He was aged 49 years at the time,
had no school education, was single, had no children and lived with
his mother. Before his
arrest he earned R700 per week as a cleaner.
His legal representative also raised the fact that, at the time of
sentencing, appellant
had been in custody for 10 months.
[26] The State proved previous
convictions against appellant. On 20 March 1980 he was convicted of
rape and sentenced to corporal
punishment (he was 16 years old at the
time). On 2 May 1983 he was convicted of housebreaking and attempted
rape and sentenced
to corporal punishment on both convictions
together. On 24 June 1985 he was convicted of attempted theft and
sentenced to 6 months’
imprisonment. On 10 May 1989 he was
convicted of attempted rape and sentenced to 8 years’
imprisonment.
[27] The regional magistrate considered
appellant’s personal circumstances, the circumstances under
which the offence was
committed and his previous convictions before
concluding that there were no substantial and compelling
circumstances justifying
a lesser sentence than that prescribed by
Act 105 of 1997. He regarded appellant’s conviction on 20
March 1980 as his first
offence of rape and his conviction in the
present case as a second offence of rape.
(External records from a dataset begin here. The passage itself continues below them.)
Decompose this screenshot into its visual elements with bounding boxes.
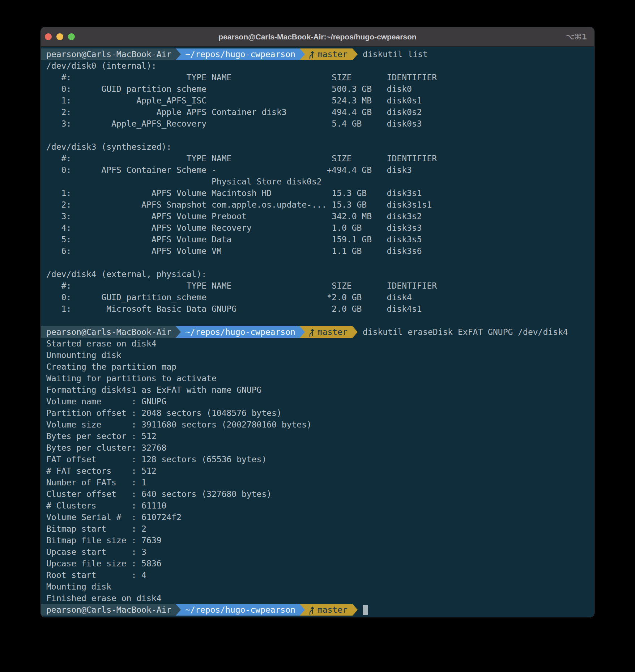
terminal-output-line: Upcase file size : 5836	[41, 558, 594, 569]
terminal-output-line: 2: Apple_APFS Container disk3 494.4 GB d…	[41, 106, 594, 118]
prompt-git-segment: master	[305, 604, 353, 616]
powerline-arrow-icon	[176, 604, 181, 616]
prompt-git-segment: master	[305, 48, 353, 60]
terminal-output-line: Bitmap file size : 7639	[41, 535, 594, 546]
terminal-output-line: 0: GUID_partition_scheme 500.3 GB disk0	[41, 83, 594, 95]
powerline-arrow-icon	[300, 48, 305, 60]
terminal-output-line: 5: APFS Volume Data 159.1 GB disk3s5	[41, 234, 594, 245]
terminal-output-line: Mounting disk	[41, 581, 594, 592]
terminal-output-line: /dev/disk4 (external, physical):	[41, 268, 594, 280]
terminal-output-line: Cluster offset : 640 sectors (327680 byt…	[41, 488, 594, 500]
terminal-output-line: Upcase start : 3	[41, 546, 594, 558]
terminal-output-line: # FAT sectors : 512	[41, 465, 594, 477]
zoom-button[interactable]	[68, 33, 75, 40]
diskutil-list-output: /dev/disk0 (internal): #: TYPE NAME SIZE…	[41, 60, 594, 326]
terminal-output-line: Volume name : GNUPG	[41, 396, 594, 407]
prompt-user-host-segment: pearson@Carls-MacBook-Air	[41, 48, 176, 60]
terminal-output-line	[41, 257, 594, 268]
command-text: diskutil list	[363, 48, 428, 60]
terminal-output-line: Bytes per sector : 512	[41, 430, 594, 442]
git-branch-icon	[308, 327, 315, 337]
powerline-arrow-icon	[300, 326, 305, 338]
prompt-directory-segment: ~/repos/hugo-cwpearson	[181, 604, 300, 616]
terminal-output-line: /dev/disk3 (synthesized):	[41, 141, 594, 153]
terminal-output-line: 1: APFS Volume Macintosh HD 15.3 GB disk…	[41, 187, 594, 199]
terminal-output-line: Partition offset : 2048 sectors (1048576…	[41, 407, 594, 419]
terminal-output-line: # Clusters : 61110	[41, 500, 594, 511]
git-branch-label: master	[318, 48, 348, 60]
terminal-output-line: 0: APFS Container Scheme - +494.4 GB dis…	[41, 164, 594, 176]
keyboard-shortcut-badge: ⌥⌘1	[566, 33, 587, 41]
prompt-line: pearson@Carls-MacBook-Air ~/repos/hugo-c…	[41, 604, 594, 616]
terminal-output-line: Volume Serial # : 610724f2	[41, 511, 594, 523]
minimize-button[interactable]	[56, 33, 63, 40]
prompt-directory-segment: ~/repos/hugo-cwpearson	[181, 48, 300, 60]
terminal-cursor	[363, 605, 368, 615]
git-branch-icon	[308, 605, 315, 615]
terminal-output-line: Creating the partition map	[41, 361, 594, 373]
app-window: pearson@Carls-MacBook-Air:~/repos/hugo-c…	[41, 27, 594, 617]
prompt-git-segment: master	[305, 326, 353, 338]
terminal-output-line	[41, 315, 594, 326]
terminal-output-line: /dev/disk0 (internal):	[41, 60, 594, 72]
terminal-output-line: #: TYPE NAME SIZE IDENTIFIER	[41, 72, 594, 83]
powerline-arrow-icon	[353, 326, 358, 338]
powerline-arrow-icon	[353, 604, 358, 616]
terminal-output-line: Physical Store disk0s2	[41, 176, 594, 187]
terminal-output-line: Bytes per cluster: 32768	[41, 442, 594, 454]
terminal-output-line: Volume size : 3911680 sectors (200278016…	[41, 419, 594, 430]
close-button[interactable]	[45, 33, 52, 40]
terminal-output-line: 3: APFS Volume Preboot 342.0 MB disk3s2	[41, 210, 594, 222]
git-branch-label: master	[318, 326, 348, 338]
terminal-output-line: Bitmap start : 2	[41, 523, 594, 535]
terminal[interactable]: pearson@Carls-MacBook-Air ~/repos/hugo-c…	[41, 47, 594, 617]
window-title: pearson@Carls-MacBook-Air:~/repos/hugo-c…	[41, 33, 594, 41]
terminal-output-line: Unmounting disk	[41, 349, 594, 361]
terminal-output-line: Formatting disk4s1 as ExFAT with name GN…	[41, 384, 594, 396]
git-branch-icon	[308, 50, 315, 59]
terminal-output-line: 3: Apple_APFS_Recovery 5.4 GB disk0s3	[41, 118, 594, 129]
terminal-output-line: 6: APFS Volume VM 1.1 GB disk3s6	[41, 245, 594, 257]
terminal-output-line: #: TYPE NAME SIZE IDENTIFIER	[41, 153, 594, 164]
terminal-output-line: 4: APFS Volume Recovery 1.0 GB disk3s3	[41, 222, 594, 234]
terminal-output-line: 1: Microsoft Basic Data GNUPG 2.0 GB dis…	[41, 303, 594, 315]
terminal-output-line: 1: Apple_APFS_ISC 524.3 MB disk0s1	[41, 95, 594, 106]
terminal-output-line: 0: GUID_partition_scheme *2.0 GB disk4	[41, 292, 594, 303]
prompt-user-host-segment: pearson@Carls-MacBook-Air	[41, 326, 176, 338]
terminal-output-line: Started erase on disk4	[41, 338, 594, 349]
powerline-arrow-icon	[176, 48, 181, 60]
prompt-line: pearson@Carls-MacBook-Air ~/repos/hugo-c…	[41, 326, 594, 338]
terminal-output-line: Number of FATs : 1	[41, 477, 594, 488]
terminal-output-line: Waiting for partitions to activate	[41, 373, 594, 384]
erase-disk-output: Started erase on disk4Unmounting diskCre…	[41, 338, 594, 604]
powerline-arrow-icon	[353, 48, 358, 60]
titlebar[interactable]: pearson@Carls-MacBook-Air:~/repos/hugo-c…	[41, 27, 594, 47]
powerline-arrow-icon	[176, 326, 181, 338]
terminal-output-line	[41, 129, 594, 141]
git-branch-label: master	[318, 604, 348, 616]
prompt-directory-segment: ~/repos/hugo-cwpearson	[181, 326, 300, 338]
terminal-output-line: Root start : 4	[41, 569, 594, 581]
terminal-output-line: Finished erase on disk4	[41, 592, 594, 604]
prompt-user-host-segment: pearson@Carls-MacBook-Air	[41, 604, 176, 616]
terminal-output-line: 2: APFS Snapshot com.apple.os.update-...…	[41, 199, 594, 210]
prompt-line: pearson@Carls-MacBook-Air ~/repos/hugo-c…	[41, 48, 594, 60]
powerline-arrow-icon	[300, 604, 305, 616]
traffic-lights	[45, 33, 75, 40]
terminal-output-line: FAT offset : 128 sectors (65536 bytes)	[41, 454, 594, 465]
terminal-output-line: #: TYPE NAME SIZE IDENTIFIER	[41, 280, 594, 292]
command-text: diskutil eraseDisk ExFAT GNUPG /dev/disk…	[363, 326, 568, 338]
He accordingly applied s
51(2)(b)(ii) of Act
105 of 1997 and sentenced appellant to a period
of 15 years’ imprisonment.
[28] Appellant’s previous
convictions are of a serious nature. It is our view, however, as we
propose to show hereunder,
that the regional magistrate erred in his
approach to the effect of appellant’s previous convictions.
[29] The judgment of the Appellate
Division of the Supreme Court (as it was known then) in S v Zondi
1995(1) SACR 18 (A) is particularly
relevant to the present enquiry.
It is necessary to consider it in some detail.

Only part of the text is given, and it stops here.